* [Exercise instructions]: A single count is required: the lines of the data below in which the word "Discount" occurs.

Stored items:

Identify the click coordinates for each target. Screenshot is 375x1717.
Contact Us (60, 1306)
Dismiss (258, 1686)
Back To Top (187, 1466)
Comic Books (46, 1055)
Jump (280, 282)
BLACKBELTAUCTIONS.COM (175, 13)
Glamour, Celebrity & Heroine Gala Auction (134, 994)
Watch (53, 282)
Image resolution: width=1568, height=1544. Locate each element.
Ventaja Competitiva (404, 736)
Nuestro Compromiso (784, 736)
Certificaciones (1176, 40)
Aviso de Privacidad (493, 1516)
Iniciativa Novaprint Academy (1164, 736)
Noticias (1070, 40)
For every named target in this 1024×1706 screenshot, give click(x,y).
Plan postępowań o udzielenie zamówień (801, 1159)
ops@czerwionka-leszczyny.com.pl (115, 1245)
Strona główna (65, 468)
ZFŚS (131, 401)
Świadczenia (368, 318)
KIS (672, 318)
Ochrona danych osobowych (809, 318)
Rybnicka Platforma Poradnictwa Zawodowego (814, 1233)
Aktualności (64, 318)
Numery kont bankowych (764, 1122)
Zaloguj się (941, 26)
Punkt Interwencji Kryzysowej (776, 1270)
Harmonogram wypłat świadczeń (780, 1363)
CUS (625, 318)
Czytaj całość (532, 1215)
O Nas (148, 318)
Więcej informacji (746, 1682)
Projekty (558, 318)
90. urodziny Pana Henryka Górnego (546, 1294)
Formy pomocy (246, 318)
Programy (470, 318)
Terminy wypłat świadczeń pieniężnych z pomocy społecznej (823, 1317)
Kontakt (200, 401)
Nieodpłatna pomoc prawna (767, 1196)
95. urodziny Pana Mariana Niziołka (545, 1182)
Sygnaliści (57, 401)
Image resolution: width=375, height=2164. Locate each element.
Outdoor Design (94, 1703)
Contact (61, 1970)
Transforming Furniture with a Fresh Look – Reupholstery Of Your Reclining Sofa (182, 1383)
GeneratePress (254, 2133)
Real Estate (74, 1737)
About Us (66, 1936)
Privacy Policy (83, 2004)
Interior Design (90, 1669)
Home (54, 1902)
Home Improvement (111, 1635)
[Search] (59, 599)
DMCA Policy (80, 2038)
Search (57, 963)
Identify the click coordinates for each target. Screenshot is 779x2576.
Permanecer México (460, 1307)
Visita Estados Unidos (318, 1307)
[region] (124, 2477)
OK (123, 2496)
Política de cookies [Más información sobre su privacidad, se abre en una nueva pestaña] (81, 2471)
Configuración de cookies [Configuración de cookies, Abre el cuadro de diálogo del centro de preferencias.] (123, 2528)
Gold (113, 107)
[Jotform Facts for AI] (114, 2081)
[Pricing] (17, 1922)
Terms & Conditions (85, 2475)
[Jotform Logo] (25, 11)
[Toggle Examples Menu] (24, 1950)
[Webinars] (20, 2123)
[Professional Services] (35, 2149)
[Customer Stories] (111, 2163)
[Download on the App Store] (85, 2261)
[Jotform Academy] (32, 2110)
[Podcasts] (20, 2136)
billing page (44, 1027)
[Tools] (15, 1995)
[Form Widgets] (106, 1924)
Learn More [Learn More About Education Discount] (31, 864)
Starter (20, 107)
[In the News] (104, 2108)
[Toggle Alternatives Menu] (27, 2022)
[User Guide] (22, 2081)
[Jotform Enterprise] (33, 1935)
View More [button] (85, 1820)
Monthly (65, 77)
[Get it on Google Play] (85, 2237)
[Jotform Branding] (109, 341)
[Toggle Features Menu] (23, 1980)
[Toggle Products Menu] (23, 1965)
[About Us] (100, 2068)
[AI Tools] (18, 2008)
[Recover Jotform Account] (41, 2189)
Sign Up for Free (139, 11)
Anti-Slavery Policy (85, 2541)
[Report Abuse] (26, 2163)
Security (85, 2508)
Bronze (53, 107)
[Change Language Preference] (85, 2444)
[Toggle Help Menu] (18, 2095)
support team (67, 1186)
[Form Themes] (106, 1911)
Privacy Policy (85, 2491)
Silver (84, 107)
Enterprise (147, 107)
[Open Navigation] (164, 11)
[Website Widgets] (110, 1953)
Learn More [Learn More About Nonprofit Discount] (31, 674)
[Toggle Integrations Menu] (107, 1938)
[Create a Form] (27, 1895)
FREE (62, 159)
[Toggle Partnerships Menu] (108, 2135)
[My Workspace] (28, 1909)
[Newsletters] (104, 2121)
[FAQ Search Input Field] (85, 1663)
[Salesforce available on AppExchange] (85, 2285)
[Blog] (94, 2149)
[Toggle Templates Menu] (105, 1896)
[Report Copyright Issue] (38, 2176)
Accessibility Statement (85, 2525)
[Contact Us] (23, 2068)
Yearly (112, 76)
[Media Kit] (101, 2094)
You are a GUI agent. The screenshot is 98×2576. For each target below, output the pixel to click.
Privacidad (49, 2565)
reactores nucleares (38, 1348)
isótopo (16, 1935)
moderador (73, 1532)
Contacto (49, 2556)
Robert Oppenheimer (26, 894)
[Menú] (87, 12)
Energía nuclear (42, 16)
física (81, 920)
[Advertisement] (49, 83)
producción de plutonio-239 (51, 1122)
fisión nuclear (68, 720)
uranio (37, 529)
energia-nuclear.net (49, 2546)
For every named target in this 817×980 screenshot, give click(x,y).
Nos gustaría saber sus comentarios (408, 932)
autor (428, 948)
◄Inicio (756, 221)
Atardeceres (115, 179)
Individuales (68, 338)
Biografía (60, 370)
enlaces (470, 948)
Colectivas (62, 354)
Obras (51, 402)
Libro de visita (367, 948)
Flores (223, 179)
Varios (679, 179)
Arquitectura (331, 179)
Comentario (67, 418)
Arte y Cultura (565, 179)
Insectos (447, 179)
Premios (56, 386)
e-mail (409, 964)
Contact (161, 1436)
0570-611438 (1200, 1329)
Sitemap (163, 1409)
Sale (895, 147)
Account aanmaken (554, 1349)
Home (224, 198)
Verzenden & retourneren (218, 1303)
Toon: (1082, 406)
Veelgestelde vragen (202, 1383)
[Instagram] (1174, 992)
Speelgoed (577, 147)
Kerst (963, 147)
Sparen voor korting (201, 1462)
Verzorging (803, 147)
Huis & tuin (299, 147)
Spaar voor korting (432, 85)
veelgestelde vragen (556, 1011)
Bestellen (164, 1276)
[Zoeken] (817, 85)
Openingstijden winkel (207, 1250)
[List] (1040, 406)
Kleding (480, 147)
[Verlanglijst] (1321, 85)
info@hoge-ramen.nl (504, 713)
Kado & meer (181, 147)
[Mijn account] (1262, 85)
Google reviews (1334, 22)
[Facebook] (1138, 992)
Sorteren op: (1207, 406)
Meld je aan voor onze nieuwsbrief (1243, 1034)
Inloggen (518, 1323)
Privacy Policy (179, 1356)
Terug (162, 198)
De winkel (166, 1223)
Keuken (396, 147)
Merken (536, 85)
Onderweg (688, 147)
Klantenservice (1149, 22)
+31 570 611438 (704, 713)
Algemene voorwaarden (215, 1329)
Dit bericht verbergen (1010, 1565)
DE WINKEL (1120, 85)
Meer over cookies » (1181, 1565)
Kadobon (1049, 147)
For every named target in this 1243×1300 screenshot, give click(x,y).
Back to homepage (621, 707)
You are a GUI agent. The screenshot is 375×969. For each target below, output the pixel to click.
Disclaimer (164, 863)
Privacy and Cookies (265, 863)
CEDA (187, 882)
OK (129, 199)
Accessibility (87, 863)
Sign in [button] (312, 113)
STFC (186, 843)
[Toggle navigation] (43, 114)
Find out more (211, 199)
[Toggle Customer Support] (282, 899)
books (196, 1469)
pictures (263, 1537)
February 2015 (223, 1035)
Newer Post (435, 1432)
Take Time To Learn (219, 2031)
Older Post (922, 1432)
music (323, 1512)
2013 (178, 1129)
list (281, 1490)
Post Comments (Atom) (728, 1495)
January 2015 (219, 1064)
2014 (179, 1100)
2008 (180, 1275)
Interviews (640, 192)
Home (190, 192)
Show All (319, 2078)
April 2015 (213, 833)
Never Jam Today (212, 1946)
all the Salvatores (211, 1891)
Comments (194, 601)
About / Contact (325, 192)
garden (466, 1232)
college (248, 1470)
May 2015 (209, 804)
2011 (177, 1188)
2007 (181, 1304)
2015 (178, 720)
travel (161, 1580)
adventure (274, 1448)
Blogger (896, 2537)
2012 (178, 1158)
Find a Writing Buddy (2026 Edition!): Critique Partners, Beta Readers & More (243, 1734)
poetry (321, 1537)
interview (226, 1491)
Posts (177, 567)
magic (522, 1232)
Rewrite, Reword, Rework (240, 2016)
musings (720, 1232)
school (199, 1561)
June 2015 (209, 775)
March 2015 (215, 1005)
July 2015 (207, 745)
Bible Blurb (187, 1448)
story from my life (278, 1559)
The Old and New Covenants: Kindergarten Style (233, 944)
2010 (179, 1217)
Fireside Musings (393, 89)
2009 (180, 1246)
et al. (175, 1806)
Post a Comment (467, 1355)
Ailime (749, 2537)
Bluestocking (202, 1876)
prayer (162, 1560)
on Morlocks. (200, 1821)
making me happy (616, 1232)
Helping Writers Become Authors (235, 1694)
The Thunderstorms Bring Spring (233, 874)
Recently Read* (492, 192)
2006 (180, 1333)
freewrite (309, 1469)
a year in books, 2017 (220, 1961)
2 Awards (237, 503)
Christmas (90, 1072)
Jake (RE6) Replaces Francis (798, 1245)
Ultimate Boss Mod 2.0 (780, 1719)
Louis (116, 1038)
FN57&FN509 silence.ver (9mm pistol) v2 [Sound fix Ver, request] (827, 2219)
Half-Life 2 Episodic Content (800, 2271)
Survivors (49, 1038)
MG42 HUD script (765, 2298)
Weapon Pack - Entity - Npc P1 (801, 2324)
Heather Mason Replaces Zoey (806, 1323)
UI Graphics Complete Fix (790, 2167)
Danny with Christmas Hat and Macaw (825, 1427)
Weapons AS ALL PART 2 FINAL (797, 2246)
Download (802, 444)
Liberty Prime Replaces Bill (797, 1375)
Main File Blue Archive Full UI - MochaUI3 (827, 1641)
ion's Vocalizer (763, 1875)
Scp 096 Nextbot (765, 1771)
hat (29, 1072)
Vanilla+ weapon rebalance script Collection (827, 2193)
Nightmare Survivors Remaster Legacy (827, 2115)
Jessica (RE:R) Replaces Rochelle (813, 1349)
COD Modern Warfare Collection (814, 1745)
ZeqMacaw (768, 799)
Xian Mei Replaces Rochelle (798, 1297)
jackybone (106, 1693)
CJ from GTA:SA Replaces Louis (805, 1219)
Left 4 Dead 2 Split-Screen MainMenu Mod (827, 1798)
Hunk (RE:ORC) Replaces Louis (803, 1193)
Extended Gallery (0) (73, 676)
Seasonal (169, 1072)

* [Task result]: 2